Appendix E — Exercise 7 solutions

E.1 Question 1

Choose an appropriate visualisation to check the distribution of the gross income variable from respondents of the English Housing survey. Comment on your findings.

Solution

The most appropriate visualisation to check the distribution of a numeric variable is a histogram. This can be created using the geom_histogram function within ggplot2:

ggplot(data = ehs_tidy) +
  geom_histogram(aes(x = gross_income))

The histogram shows a strange peak at £100,000. This is because a value of 100000 in this data actually represents any household with a gross income of £100,000 or more. To avoid this distorting our visualisation and any future analysis, we will remove any observations with this value and save it as a new dataset:

ehs_tidy_new <- filter(ehs_tidy,
                       gross_income != 100000)

Warning

Removing these observations means losing all of the information recorded on these respondents. We always want to keep the data in its fullest form where possible. Where we need a categorical versions of this variable, this can be included within the same dataset but always keep the raw data.

ggplot(data = ehs_tidy_new) +
  geom_histogram(aes(x = gross_income))

The gross income of respondents (that earned less than £100,000) is not normally distributed. The upper tail is longer than the lower tail, making this variable positively/upwardly/right skewed.

E.2 Question 2

Based on the output from question 1, generate a summary table giving the minimum, maximum gross income, and an appropriate measure of the centre and spread of this variable.

Solution

In question 1, we saw that the variable was not normally distributed, making the mean and standard deviation inappropriate summary measures. As an alternative, we will display the median as a measure of centre, and the interquartile range (IQR) as a measure of spread.

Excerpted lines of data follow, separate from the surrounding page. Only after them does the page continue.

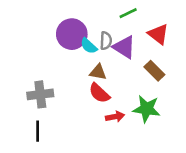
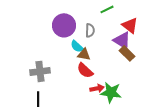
cyan semicircle: (89, 46) -> (77, 46), moved
purple triangle: (124, 47) -> (122, 40), moved
green star: (147, 109) -> (111, 92), moved

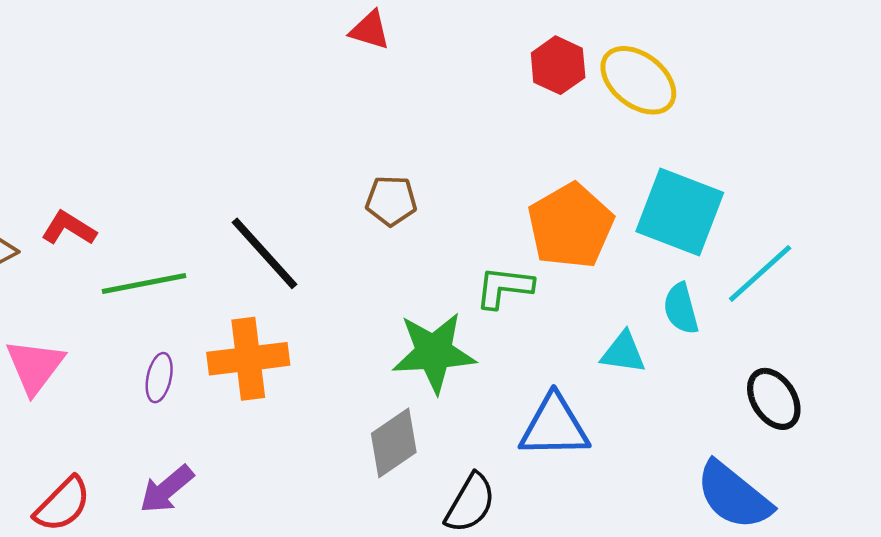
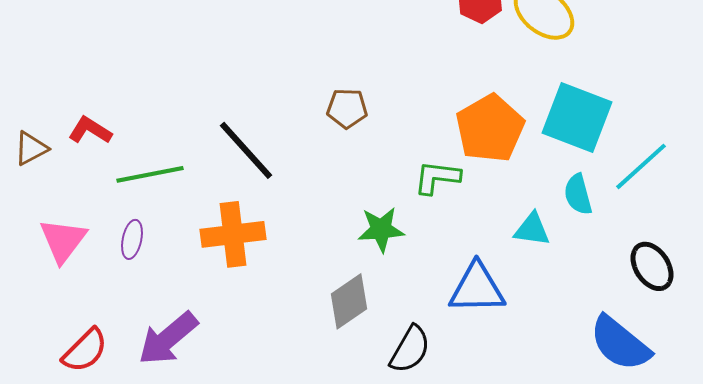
green star: (434, 353) -> (381, 229), size x0.7
purple ellipse: (159, 378) -> (132, 239), moved
purple arrow: (167, 489) -> (168, 338), size x1.4

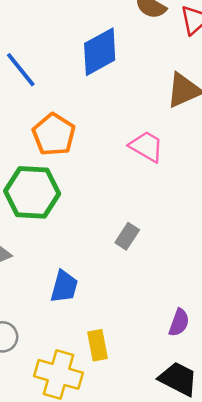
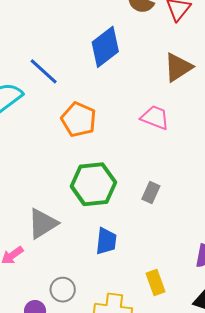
green hexagon: (32, 192) -> (93, 184), moved
yellow rectangle: (97, 345) -> (155, 283), moved

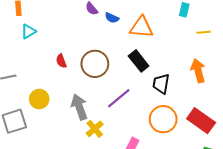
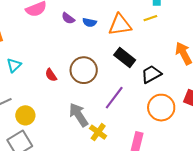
cyan triangle: (28, 31) -> (14, 65), moved
yellow line: (204, 32) -> (150, 18), moved
black trapezoid: (161, 84) -> (151, 74), turned 65
yellow circle: (39, 99) -> (25, 115), moved

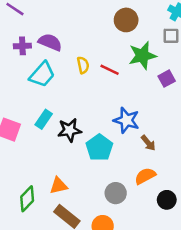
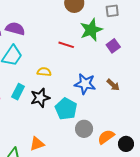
yellow semicircle: (83, 65) -> (44, 72), moved, turned -64
brown arrow: (148, 143) -> (113, 85), moved
orange semicircle: (145, 176) -> (106, 137), moved
gray circle: (116, 193) -> (84, 129), moved

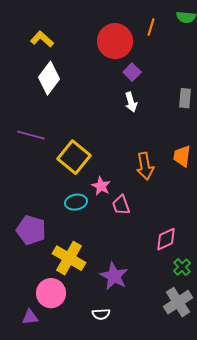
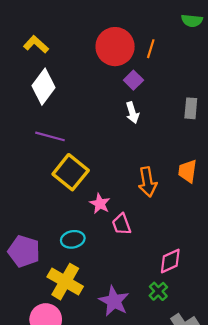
orange line: (151, 27) -> (151, 49), moved
purple line: (31, 135) -> (50, 136), moved
cyan ellipse: (76, 202) -> (73, 239), moved
green cross: (182, 267) -> (158, 291), moved

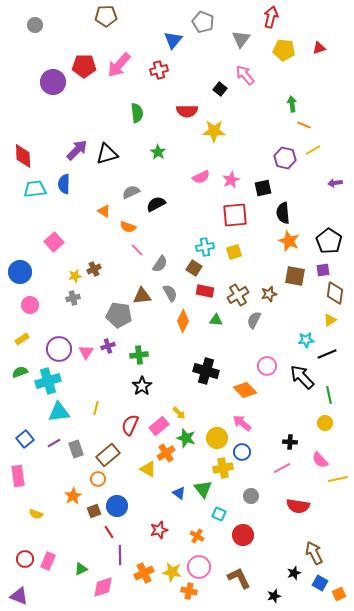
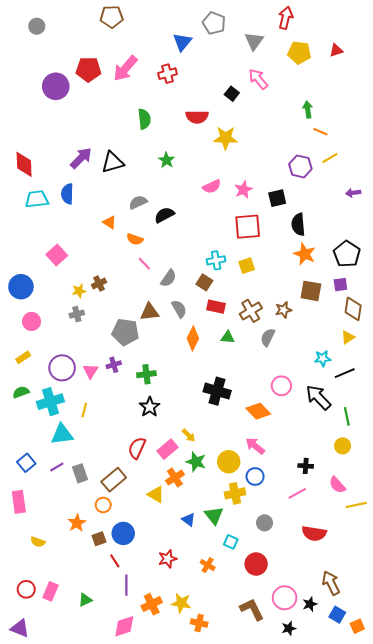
yellow line: (96, 408) -> (84, 410), moved
pink circle: (199, 567) -> (285, 598), moved
pink diamond: (103, 587) -> (124, 626), moved

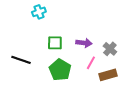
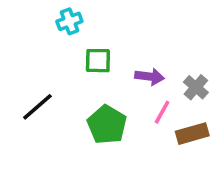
green square: (55, 43) -> (98, 61), moved
black line: (21, 60) -> (37, 107), turned -60

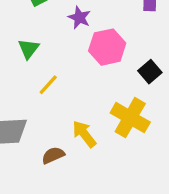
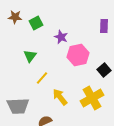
yellow cross: (130, 118) -> (92, 98), turned 30
yellow arrow: (84, 134) -> (60, 97), moved

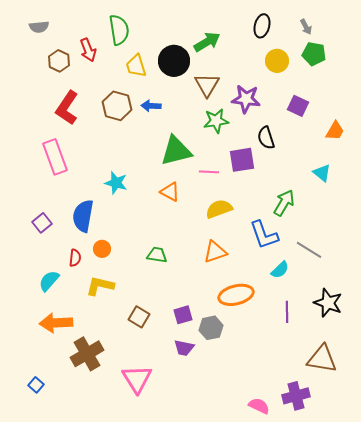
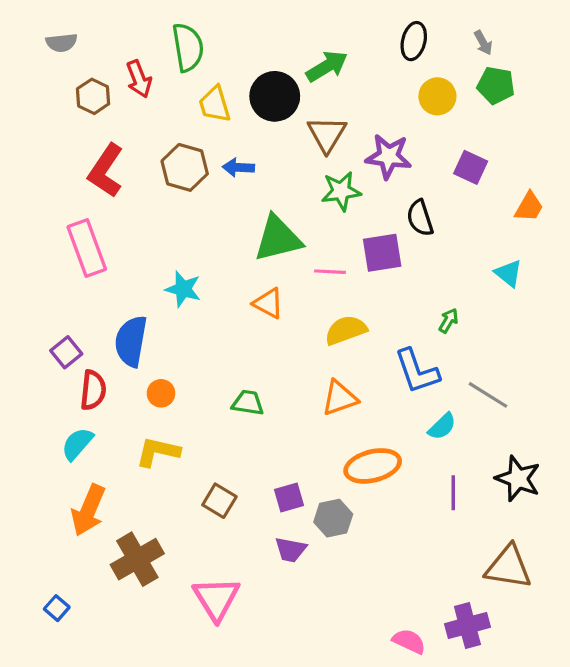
green arrow: (284, 203) -> (448, 321), size x0.6
red semicircle: (75, 258) -> (93, 390), moved, size x1.4
orange arrow: (56, 323) -> (88, 510), turned -64

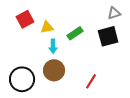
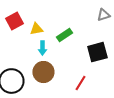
black square: (108, 36) -> (97, 52), moved

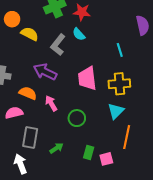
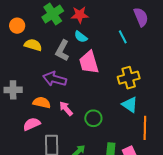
orange circle: (12, 19) -> (17, 26), moved
cyan line: (120, 50) -> (123, 37), moved
pink trapezoid: (87, 78) -> (89, 62), moved
cyan triangle: (116, 111) -> (130, 105), turned -30

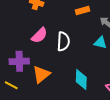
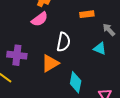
pink semicircle: (39, 35) -> (40, 19), moved
orange triangle: (41, 74) -> (50, 63), moved

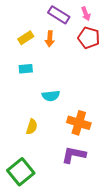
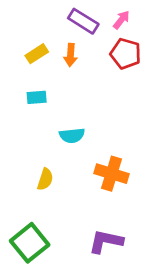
pink arrow: (86, 14) -> (121, 20), turned -120
purple L-shape: (74, 155) -> (106, 241), moved

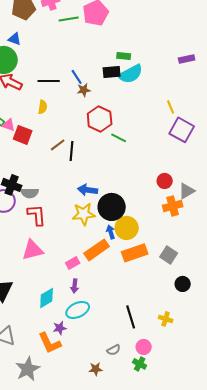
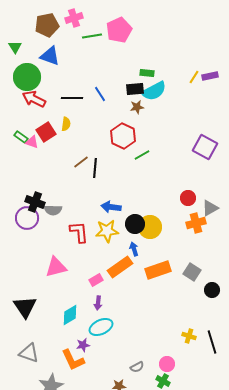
blue triangle: (15, 39) -> (50, 56), moved, size x1.5
brown star: (84, 90) -> (137, 107), moved
yellow line: (171, 107) -> (194, 77), moved, turned 56
red square: (23, 135) -> (46, 132), moved, turned 36
green line: (119, 138) -> (142, 155), turned -56
black circle: (112, 207) -> (135, 224), size x0.7
red L-shape: (37, 215) -> (79, 232), moved
yellow circle: (127, 228) -> (150, 227), moved
black circle: (183, 284) -> (212, 290), moved
black line: (131, 317) -> (212, 342), moved

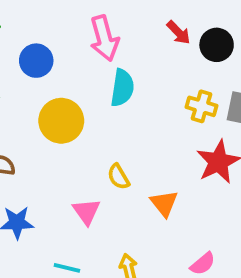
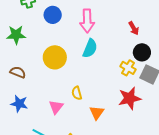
red arrow: (178, 33) -> (134, 28), moved
black circle: (217, 45) -> (142, 52), moved
blue circle: (36, 61) -> (53, 15), moved

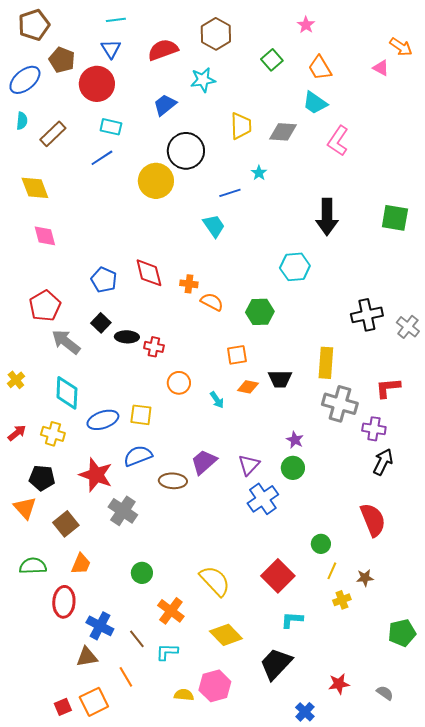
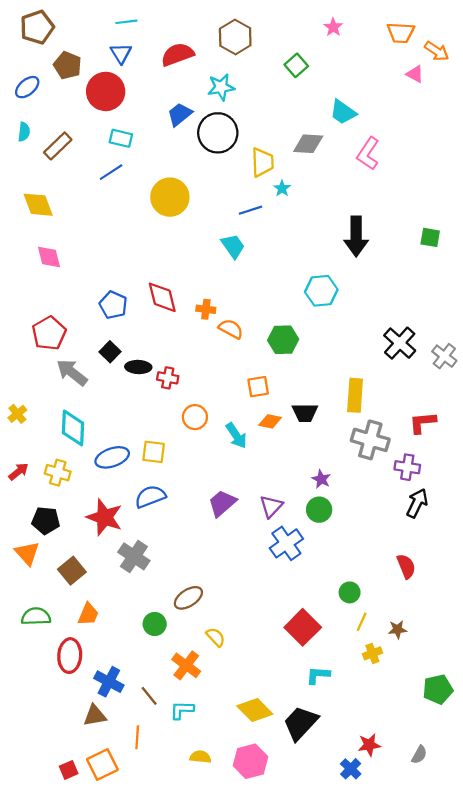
orange trapezoid: (320, 68) -> (401, 33), moved, turned -56
blue ellipse: (25, 80) -> (27, 87), size x0.7
yellow trapezoid: (241, 126) -> (262, 162), moved
black circle: (186, 151) -> (218, 133), moved
green square: (395, 218) -> (430, 237), size x0.7
black cross: (367, 315) -> (400, 343), turned -36
cyan arrow: (217, 400) -> (236, 436), size x1.4
brown ellipse: (173, 481) -> (188, 598), moved, turned -36
red semicircle: (373, 520) -> (406, 566), size x0.7
yellow semicircle: (215, 581) -> (216, 637), moved, size x0.6
yellow diamond: (226, 635) -> (255, 710), moved
orange line: (126, 677) -> (137, 737), turned 35
pink hexagon: (215, 686) -> (250, 761), moved
gray semicircle: (385, 693) -> (419, 755), turned 84
blue cross: (305, 712) -> (351, 769), moved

To create a summary table, use the summarise function. Be sure to use the data without the categorised income to avoid invalid results:

summarise(ehs_tidy_new,
  min_income = min(gross_income),
  max_income = max(gross_income),
  median_income = median(gross_income),
  iqr_income = IQR(gross_income))

# A tibble: 1 × 4
  min_income max_income median_income iqr_income
       <dbl>      <dbl>         <dbl>      <dbl>
1      3088.     99900.        31768.     33282.